Letter

De Varigny to Henry B. Rouse, February 1, 1867

Mr. de Varigny to Mr. Roust

Sir: On the 22d of November last I had the honor to acknowledge the receipt, from the legation of the United States, of a despatch, No. 5, under date of November 10, relating to the question of jurisdiction of the supreme court of this kingdom over the case of one Thomas Duane, alias Burns.

The able and elaborate communication to which I now reply has been duly submitted to his Majesty and cabinet, and has received at their hands the mature consideration to which it was entitled.

Before proceeding with my answer to the arguments embodied in the above-mentioned communication, I desire succinctly to recapitulate the facts that have led to this correspondence.

Thomas Duane, alias Burns, and whose name is undoubtedly Thomas Burns, arrived at Honolulu from San Francisco in the Blue jacket, a vessel bearing the flag of the United States. On his arrival here he denied that he had ever signed the shipping articles, and contended that he was not bound to remain on board. The master of the ship claimed that Burns had passed himself off to him, on board his vessel at San Francisco, as the real Thomas Duane. It appears from the testimony produced before the court to be an undisputed fact that there was an individual, not Thomas Burns, but who was rightly called Thomas Duane, who could read and write, and who had actually and voluntarily signed the shipping articles of the Blue Jacket. It appears likewise from the same testimony that Burns was unable to read and write, and that he had neither signed the articles nor performed any act equivalent thereto.

Under these circumstances Burns applied for relief, unsuccessfully, to the consul of the United States, and then sued out a writ of habeas corpus, upon which, after a diligent inquiry, he was set at liberty by Hon.

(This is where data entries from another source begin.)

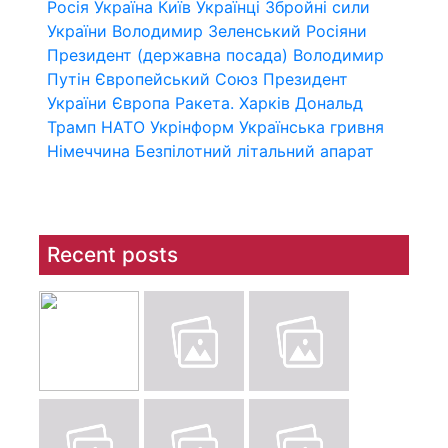
Росія
Україна
Київ
Українці
Збройні сили
України
Володимир Зеленський
Росіяни
Президент (державна посада)
Володимир
Путін
Європейський Союз
Президент
України
Європа
Ракета.
Харків
Дональд
Трамп
НАТО
Укрінформ
Українська гривня
Німеччина
Безпілотний літальний апарат
Recent posts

G. M. Robertson, one of the judges of the supreme court. The consul of the United States protested to the court, and the late minister resident of the United States protested to his Majesty’s government against what they both claimed to be an usurpation of jurisdiction.

You are further aware, sir, that, subject to these protests, the master of the ship appeared in court, was represented by counsel, who, in his behalf, examined witnesses who were produced by him or in his interest, and that, in every respect, both sides of the cause were fully represented before Mr. Justice Robertson.

It is argued, first, that under the tenth article of the treaty concluded between the United States and the Hawaiian kingdom, the Hawaiian tribunal had no right to adjudicate on the case; and, secondly, that the twenty-first article of the French treaty, from which the United States consul derives his judicial power in part, in virtue of the parity clause, secured to the consul alone the right of taking cognizance of the whole matter.

The tenth article of the treaty between the United States and this kingdom provides distinctly that “said consuls, &c., &c., are authorized to require the assistance of the local authorities for the search, arrest, detention, and imprisonment of the deserters from the ships of war and the merchant vessels of their country. For this purpose they shall apply to the competent tribunals, judges, and officers, and shall in writing demand the said deserters, proving by the exhibition of the registers of the vessels, or the rolls of the crews, or by other official documents, that such individuals formed part of the crew, and this reclamation being thus substantiated, the surrender shall not be refused.”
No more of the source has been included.